== Task material

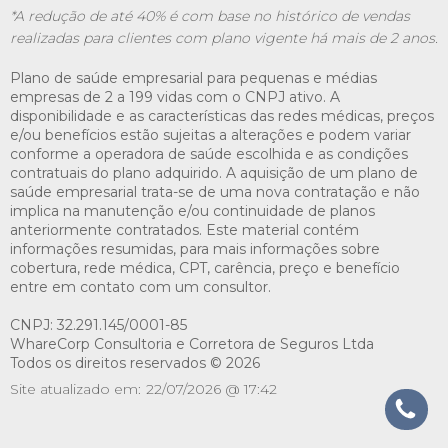
*A redução de até 40% é com base no histórico de vendas
realizadas para clientes com plano vigente há mais de 2 anos.
Plano de saúde empresarial para pequenas e médias
empresas de 2 a 199 vidas com o CNPJ ativo. A
disponibilidade e as características das redes médicas, preços
e/ou benefícios estão sujeitas a alterações e podem variar
conforme a operadora de saúde escolhida e as condições
contratuais do plano adquirido. A aquisição de um plano de
saúde empresarial trata-se de uma nova contratação e não
implica na manutenção e/ou continuidade de planos
anteriormente contratados. Este material contém
informações resumidas, para mais informações sobre
cobertura, rede médica, CPT, carência, preço e benefício
entre em contato com um consultor.
CNPJ: 32.291.145/0001-85
WhareCorp Consultoria e Corretora de Seguros Ltda
Todos os direitos reservados © 2026
Site atualizado em:
22/07/2026 @ 17:42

====

Requirement: Look above for the line containing "anteriormente contratados. Este", then please write out that line and each one after it through the end, exactly, with nothing else.

Problem solution:
anteriormente contratados. Este material contém
informações resumidas, para mais informações sobre
cobertura, rede médica, CPT, carência, preço e benefício
entre em contato com um consultor.
CNPJ: 32.291.145/0001-85
WhareCorp Consultoria e Corretora de Seguros Ltda
Todos os direitos reservados © 2026
Site atualizado em:
22/07/2026 @ 17:42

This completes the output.